You read that and you think, who in the name of God is Frank Blair, and why is someone publishing his memoir? Then you realise that frank is an adjective rather than someone's name, and you click on the link and there he is, the Demon of Downing Street - well, actually, a demon of Downing Street, because there have been, and currently are, others - in all the smug smugness of his completely smug smuggity smug smug smuggery. A quick scan of the article and one is reminded of the fact that it's estimated that Blair received an advance of somewhere in the region of £5-6million for the memoirs of his brother, Frank. In how many different ways is that outrageously wrong?

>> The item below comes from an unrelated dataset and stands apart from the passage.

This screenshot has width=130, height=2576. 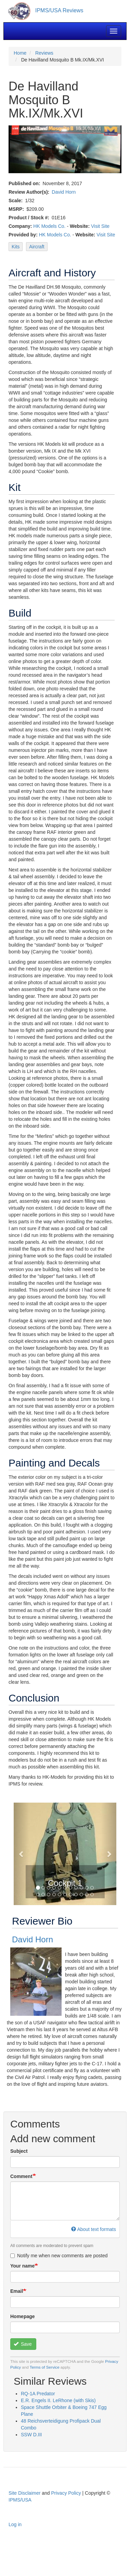 I want to click on Kits, so click(x=16, y=246).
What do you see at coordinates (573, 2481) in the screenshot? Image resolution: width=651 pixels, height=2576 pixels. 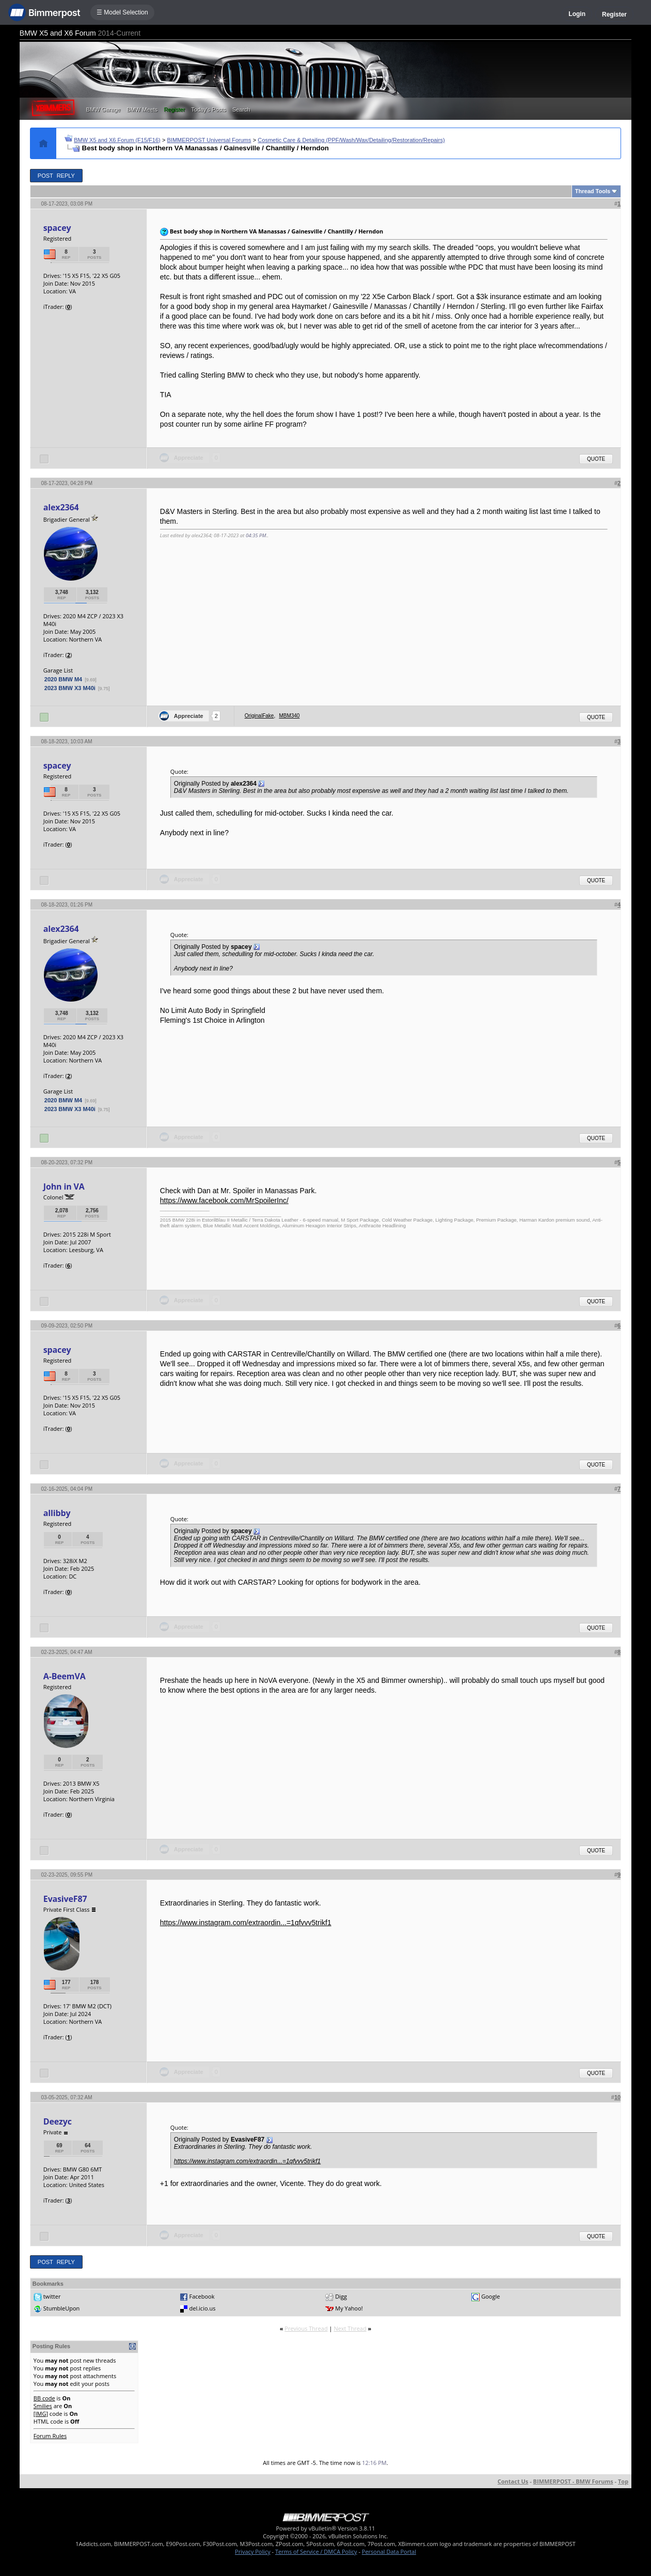 I see `BIMMERPOST - BMW Forums` at bounding box center [573, 2481].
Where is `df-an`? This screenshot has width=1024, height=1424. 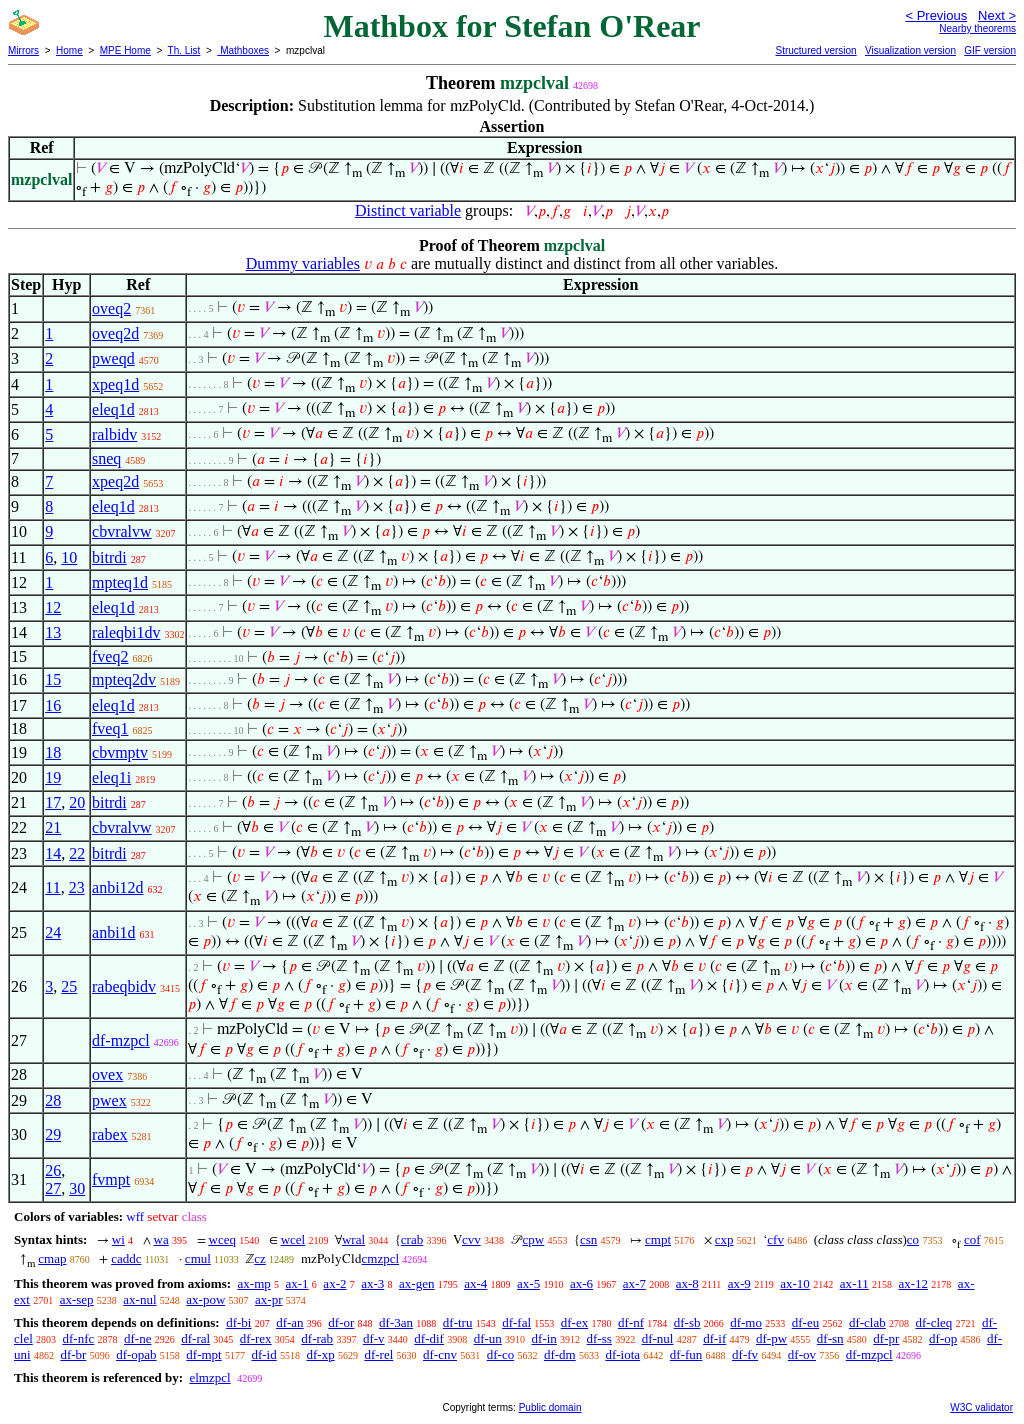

Well, it won't stop the ex-PM getting his loot, but one can only hope that the stupid book sells about three copies; within a month is available for £1 from bargain bookshops; and that the offending publisher - Hutchinson - do not make back a penny of what they paid him.
That's the depressing thing about reading The Bookseller. I get the Bookseller because I'm nominally part of the publishing business. I like to keep in touch. Every morning I put on a shirt and tie and a clean pair of underpants and sit at a desk reading that day's publishing news, so that I have ten minutes when I can feel like a real publishing executive. Ten minutes later, weighed down by all the latest god-awful publishing news, I retreat to my author's reserve, and try to fight my way through that day's depression and all-encompassing feeling of hopelessness and utter dejection brought on by reading the Bookseller.
Rarely does one read a piece on a forthcoming book release or new signing without feeling despair for the business and the very fabric of society itself. But then, you don't have to read the Bookseller at £4/week. Just look at the bestseller lists, of vampires and celebrities and film tie-ins and celebrity vampires and celebrity film tie-ins and vampire tie-ins and tied up vampire celebrities.
Horribly depressing. And that's without even looking at the Misery Memoirs...
To the vodka cabinet, chaps, not a moment to lose!
Coming soon: The Barney Thomson Vampire Diaries: Why Barney and Cheryl Split (Film tie-in) Hardback £14.99 from Long Midnight Publishing (978-0-9561466-9-4)
I wonder if it works to put film tie-in on a book, even if there's no film?